Wir besichtigen die Hand. Ein paar Fäden hängen heraus. Es hat ihn zwischen Zeigefinger und Daumen im weichen Fleisch erwischt – ein Glück. Karl gießt Schnaps auf die Wunde, und der kleine Mann kommt zu sich.
»Amputiert?«fragt er voll Grauen, als er seine Hand in Karls Pfoten sieht.
»Unsinn, der Arm ist noch dran.«
Der Mann seufzt erleichtert, als Karl ihm den Arm vor seinen Augen schüttelt.»Blutvergiftung, was?«fragt er.
»Nein. Aber die Maschine wird rostig von deinem Blut. Wir werden deine Flosse mit Alkohol waschen, Jod draufschmieren und sie verbinden.«
»Jod? Tut das nicht weh?«
»Es beißt eine Sekunde. So, als ob deine Hand einen sehr scharfen Schnaps trinkt.«
Der kleine Mann reißt seine Hand weg.»Den Schnaps trinke ich lieber selbst.«
Er holt ein nicht zu sauberes Taschentuch hervor, wickelt es um die Pfote und greift nach der Flasche. Karl grinst. Dann sieht er umher und wird unruhig.»Wo ist der Dicke?«
Keiner weiß es.»Vielleicht hat er sich dünne gemacht«, sagt jemand und bekommt einen Schluckauf vor Lachen über seinen Witz.
Die Tür öffnet sich. Der Dicke erscheint; waagerecht vornübergebeugt stolpert er herein, hinter ihm, im lachsfarbenen Kimono, Frau Beckmann. Sie hat ihm die Arme nach hinten hochgedreht und stößt ihn in die Werkstatt. Mit einem kräftigen Schubs läßt sie los. Der Dicke fällt vornüber in die Abteilung für Damenschuhe. Frau Beckmann macht eine Bewegung, als stäube sie sich die Hände ab, und geht hinaus. Karl Brill tut einen riesigen Satz. Er zerrt den Dicken hoch.»Meine Arme!«wimmert der verschmähte Liebhaber.»Sie hat sie mir ausgedreht! Und mein Bauch! Oh, mein Bauch! Was für ein Schlag!«
Er braucht uns nichts zu erklären. Frau Beckmann ist ein ebenbürtiger Gegner für Karl Brill, den Winterschwimmer und erstklassigen Turner, und hat ihm bereits zweimal einen Arm gebrochen, ganz zu schweigen von dem, was sie mit einer Vase oder einem Schüreisen anrichten kann. Es ist noch kein halbes Jahr her, daß zwei Einbrecher von ihr nachts in der Werkstatt überrascht wurden. Beide lagen hinterher wochenlang im Krankenhaus, und einer hat sich nie von einem Hieb mit einem eisernen Fußmodell über den Schädel erholt, bei dem er gleichzeitig ein Ohr verlor. Er redet wirr seitdem.

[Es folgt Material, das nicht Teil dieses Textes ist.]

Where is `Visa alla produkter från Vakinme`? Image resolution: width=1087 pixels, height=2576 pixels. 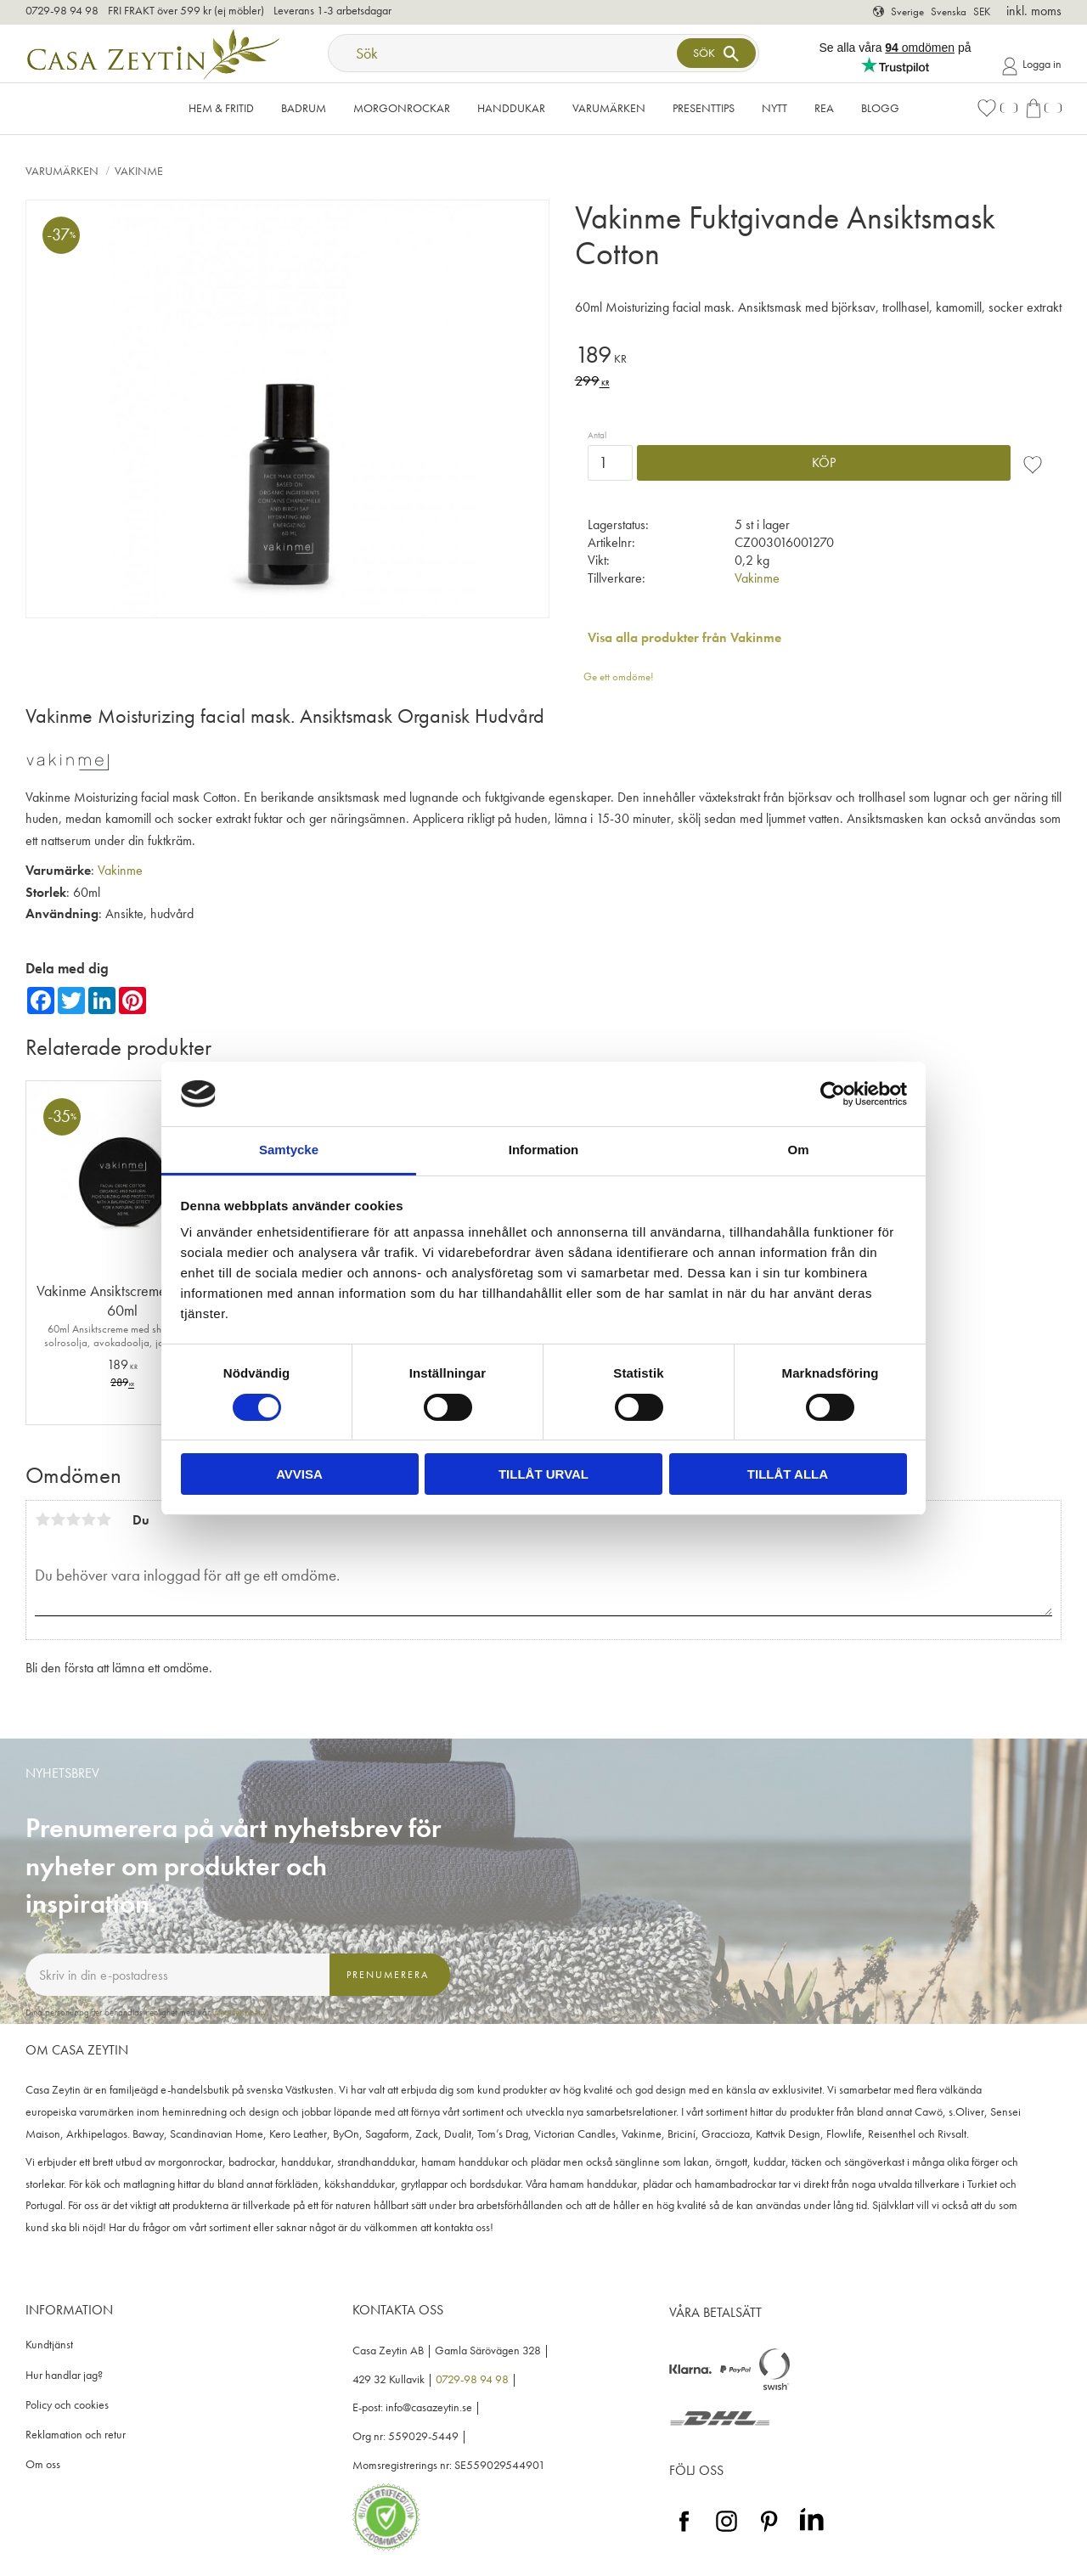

Karl schleppt den Dicken ans Licht. Er ist weiß vor Wut, aber er kann nichts mehr tun – der Dicke ist fertig. Es ist, als wolle er einen schwer Typhuskranken verprügeln. Der Dicke muß einen fürchterlichen Schlag in die Organe erhalten haben, mit denen er sündigen wollte. Er ist unfähig zu gehen. Karl kann ihn nicht einmal rauswerfen. Wir legen ihn in den Hintergrund auf das Abfalleder.
»Das Schöne bei Karl ist, daß es immer so gemütlich ist«, sagt jemand, der versucht, das Klavier mit Bier zu tränken.
Ich gehe durch die Große Straße nach Hause. Mein Kopf schwimmt; ich habe zuviel getrunken, aber das wollte ich auch. Der Nebel treibt über die vereinzelten Lichter, die noch in den Schaufenstern brennen, und webt goldene Schleier um die Laternen. Im Fenster eines Schlächterladens blüht ein Alpenrosenstock neben einem geschlachteten Ferkel, dem eine Zitrone in die blasse Schnauze geklemmt worden ist. Würste liegen traulich im Kreise herum. Es ist ein Stimmungsbild, das Schönheit und Zweck harmonisch vereint. Ich stehe eine Zeitlang davor und wandere dann weiter.